I do remember some things, though, so I'll do my best.
Today (yes, today) was Matrix night, as well as Mark's birthday. We dined at Tiger Lily, and then took advantage of one of the Paramount's early showings. I thought it was a pretty good movie, really, and I think it'll generally be well-received. I'll probably see it again in the theatre, and I'm quite looking forward to the 3rd in the series. Hard to ask more of a middle movie, really.
Kev asked why our apartment listing indicated condo fees, and I have a good answer: it's a condo. We're just renting it because the landlord got tired of trying to sell it, around this time last year. Mom asked an even better question: where the hell is the "den" they talk about? It's sure not in this unit; maybe they have it mixed up with the unit upstairs, which is somewhat roomier?

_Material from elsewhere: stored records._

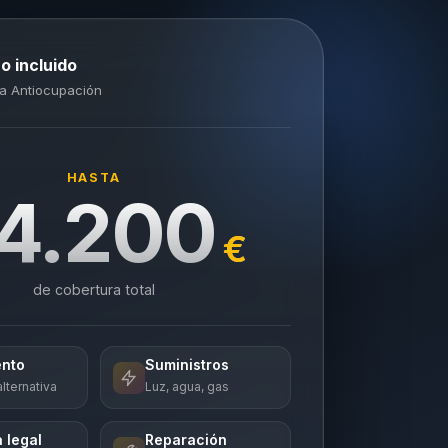
o incluido
a Antiocupación
HASTA
4.200
€
de cobertura total
ento
Suministros
lternativa
Luz, agua, gas
 legal
Reparación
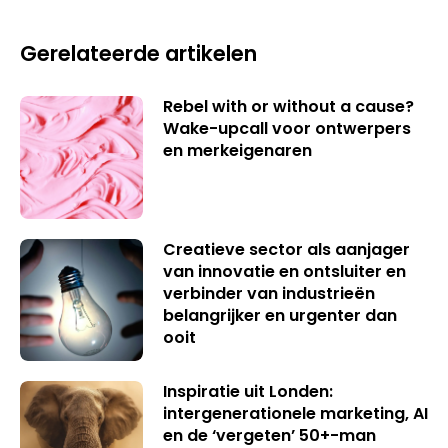
Gerelateerde artikelen
Rebel with or without a cause?
Wake-upcall voor ontwerpers
en merkeigenaren
Creatieve sector als aanjager
van innovatie en ontsluiter en
verbinder van industrieën
belangrijker en urgenter dan
ooit
Inspiratie uit Londen:
intergenerationele marketing, AI
en de ‘vergeten’ 50+-man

I'm really starting to get into this whole "fire-fighting" thing. Robert is all over the recovery stuff now, and I'm sure he'll do a much better job with it than I did. My energies are now focused on Total Customer Satisfaction: helping our clients put Lustre through all sorts of sick, physicist-and-biologist-derived paces, and then helping wipe up when Lustre just can't quite contain its excitement. Things are going pretty well, but there's the occasional, well, occasion in which things don't go according to anyone's plan. Even the sort of plan one might plausibly construct retroactively in order to rationalize the results one found lodged in the side of one's head after a particularily energetic software explosion.

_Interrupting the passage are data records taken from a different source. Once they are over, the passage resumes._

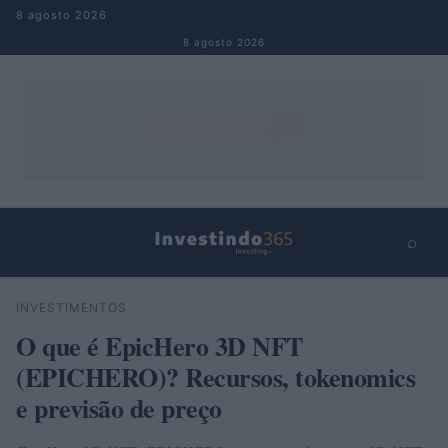
Pular para o conteúdo
8 agosto 2026
8 agosto 2026
⌕
×
⌕
INVESTIMENTOS
Buscar
O que é EpicHero 3D NFT
(EPICHERO)? Recursos, tokenomics
e previsão de preço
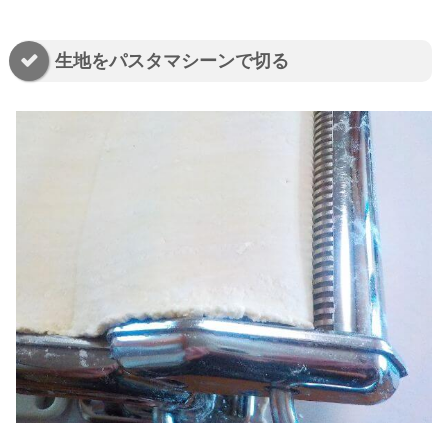
生地をパスタマシーンで切る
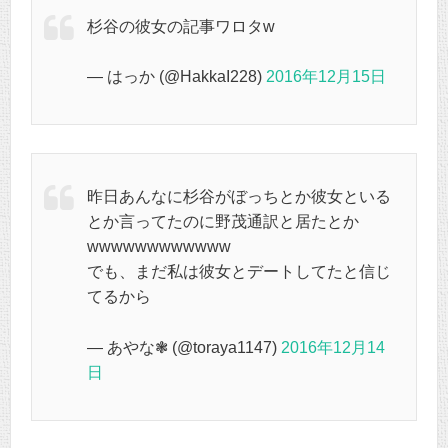
杉谷の彼女の記事ワロタw
— はっか (@HakkaI228)
2016年12月15日
昨日あんなに杉谷がぼっちとか彼女といる
とか言ってたのに野茂通訳と居たとか
wwwwwwwwwwww
でも、まだ私は彼女とデートしてたと信じ
てるから
— あやな❃ (@toraya1147)
2016年12月14
日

Those occasions are sort of fun, though, because I get to get on the phone with Phil and Zach and read through megs and megs of lock-manager skid marks, until they figure out what the problem is and I run off to do my part: add bug graffiti. I feel like one of the nameless coroner's-office folk on CSI, just taking the bodies away when I'm told it's over. Fun stuff.
Season finale of Angel tonight, and game 2 of the Eastern Conference finals, and the all-over-but-the-forum-screaming penultimate episode of Buffy. And the new Matrix movie opens this week, and I'm actually interested in the West Wing again, and Tyla's enjoying her job, and the cat is being all friendly. And I got my hair cut, and George is coming to visit, and I've been cooking up a storm.
I guess it has to all come tumbling down now.
The Titan game was over pretty early last night, all things considered, but I still slept in a little bit. After I got up, I poked a little at some bugs at work, and read a fair bit of code, but nothing really special.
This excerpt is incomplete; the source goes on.